Aw, it's already up to $145. That's way over my head, or at least that's my story and I'm sticking to it...

----------


## Charles E.

I think this belongs here...

http://www.ebay.com/itm/GIBSON-F5-ST...item2ec6ea64d6

Oh my.

----------


## Marty Jacobson

Oh, it can't be that bad. I mean, it's just been tuned. Says right there in the ad.

----------


## P.D. Kirby

I've seen uglier scrolls, it's still a contender but add in those pointless points and you got ugly to the tone bars or bone.  :Grin: 

If it's already tuned though I bet he has a high reserve. I'm assuming that's what he means by " it's had a tune up? maybe he got the plugs changed too... :Whistling:

----------


## Jim Garber

> Oh, it can't be that bad. I mean, it's just been tuned. Says right there in the ad.


This is much enjoyable when some pics are here.

----------


## Londy

OMG... these are nasty.  Um, i think i just threw up in my mouth. yuck..

----------


## Samuel David Britton

Some of those hurt my eyes, what where they thinking.

----------


## ajr

> This one belongs to a Cafe member.
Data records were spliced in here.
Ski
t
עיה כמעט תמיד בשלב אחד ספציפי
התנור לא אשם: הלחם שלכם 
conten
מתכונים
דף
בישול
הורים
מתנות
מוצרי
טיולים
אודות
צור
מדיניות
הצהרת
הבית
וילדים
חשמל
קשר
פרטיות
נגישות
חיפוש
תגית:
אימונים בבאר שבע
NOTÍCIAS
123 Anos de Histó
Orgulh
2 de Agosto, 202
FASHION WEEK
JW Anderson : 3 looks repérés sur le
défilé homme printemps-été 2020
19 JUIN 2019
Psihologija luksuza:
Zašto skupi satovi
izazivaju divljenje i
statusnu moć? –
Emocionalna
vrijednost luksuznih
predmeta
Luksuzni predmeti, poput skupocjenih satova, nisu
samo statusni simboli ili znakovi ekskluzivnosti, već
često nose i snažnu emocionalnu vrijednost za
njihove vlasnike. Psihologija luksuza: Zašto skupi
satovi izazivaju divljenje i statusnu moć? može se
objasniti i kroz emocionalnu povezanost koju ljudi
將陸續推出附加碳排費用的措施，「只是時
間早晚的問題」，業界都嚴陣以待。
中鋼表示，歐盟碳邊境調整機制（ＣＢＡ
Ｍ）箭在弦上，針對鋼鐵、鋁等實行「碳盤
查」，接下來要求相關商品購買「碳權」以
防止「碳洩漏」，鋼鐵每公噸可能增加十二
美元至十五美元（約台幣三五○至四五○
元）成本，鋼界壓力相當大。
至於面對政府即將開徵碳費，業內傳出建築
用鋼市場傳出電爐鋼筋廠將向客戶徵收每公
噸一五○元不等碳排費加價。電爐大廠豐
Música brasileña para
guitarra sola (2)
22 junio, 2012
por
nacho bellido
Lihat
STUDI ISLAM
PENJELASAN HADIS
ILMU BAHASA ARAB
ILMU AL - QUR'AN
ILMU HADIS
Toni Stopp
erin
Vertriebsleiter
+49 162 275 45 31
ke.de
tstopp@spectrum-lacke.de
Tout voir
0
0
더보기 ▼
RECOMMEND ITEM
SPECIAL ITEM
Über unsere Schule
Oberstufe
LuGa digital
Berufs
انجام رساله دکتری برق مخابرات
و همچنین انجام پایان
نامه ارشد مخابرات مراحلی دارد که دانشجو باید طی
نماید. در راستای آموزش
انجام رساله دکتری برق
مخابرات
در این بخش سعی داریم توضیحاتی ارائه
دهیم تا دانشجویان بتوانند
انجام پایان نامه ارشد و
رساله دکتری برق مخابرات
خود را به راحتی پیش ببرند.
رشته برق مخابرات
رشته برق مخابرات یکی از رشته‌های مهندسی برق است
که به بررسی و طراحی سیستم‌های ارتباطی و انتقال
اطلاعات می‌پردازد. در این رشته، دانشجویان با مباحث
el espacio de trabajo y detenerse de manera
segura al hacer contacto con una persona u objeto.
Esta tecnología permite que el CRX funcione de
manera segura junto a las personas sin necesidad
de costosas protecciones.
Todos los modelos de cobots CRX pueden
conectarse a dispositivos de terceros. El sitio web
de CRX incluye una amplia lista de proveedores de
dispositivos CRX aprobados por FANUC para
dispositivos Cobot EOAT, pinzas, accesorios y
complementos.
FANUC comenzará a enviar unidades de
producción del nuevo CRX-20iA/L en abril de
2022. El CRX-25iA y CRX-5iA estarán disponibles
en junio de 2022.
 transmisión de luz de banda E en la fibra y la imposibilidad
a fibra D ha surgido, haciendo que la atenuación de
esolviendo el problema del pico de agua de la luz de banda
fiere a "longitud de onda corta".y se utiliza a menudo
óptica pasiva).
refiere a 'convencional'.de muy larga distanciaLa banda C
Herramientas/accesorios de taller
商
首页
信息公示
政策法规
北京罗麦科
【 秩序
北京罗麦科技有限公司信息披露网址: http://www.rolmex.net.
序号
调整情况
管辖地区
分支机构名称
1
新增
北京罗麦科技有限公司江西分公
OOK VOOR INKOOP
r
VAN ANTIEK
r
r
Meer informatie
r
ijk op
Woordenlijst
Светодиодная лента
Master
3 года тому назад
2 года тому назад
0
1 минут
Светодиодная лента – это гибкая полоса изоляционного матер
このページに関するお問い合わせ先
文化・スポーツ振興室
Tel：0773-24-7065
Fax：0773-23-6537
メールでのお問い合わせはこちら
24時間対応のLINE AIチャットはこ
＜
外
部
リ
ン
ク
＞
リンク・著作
Label is Pook 1908 Winnipeg. Reminds me of Dr. Suess.
> 
> Jim


Jim,
Surely that is a ###### container disguised as a Mandolin.
Where do you get these things? You are the King.
Thanks for all of your great contributions.

----------


## Levi

Behold...

----------


## jso

*The Emperor's New Scroll*

......Then out of the crowd stepped a little boy. Now, he hadn't heard about the Emperor' new scroll. He didn't know that he was supposed to find it a Thing of Great Beauty...so while everyone else was ooohing and aaahing about what such a Very Fine Scroll it was, he just said:

"But really, what _is_ the point of it? After all, it doesn't _do_ anything!"

----------


## Levi

> *The Emperor's New Scroll*
> 
> ......Then out of the crowd stepped a little boy. Now, he hadn't heard about the Emperor' new scroll. He didn't know that he was supposed to find it a Thing of Great Beauty...so while everyone else was ooohing and aaahing about what such a Very Fine Scroll it was, he just said:
> 
> "But really, what _is_ the point of it? After all, it doesn't _do_ anything!"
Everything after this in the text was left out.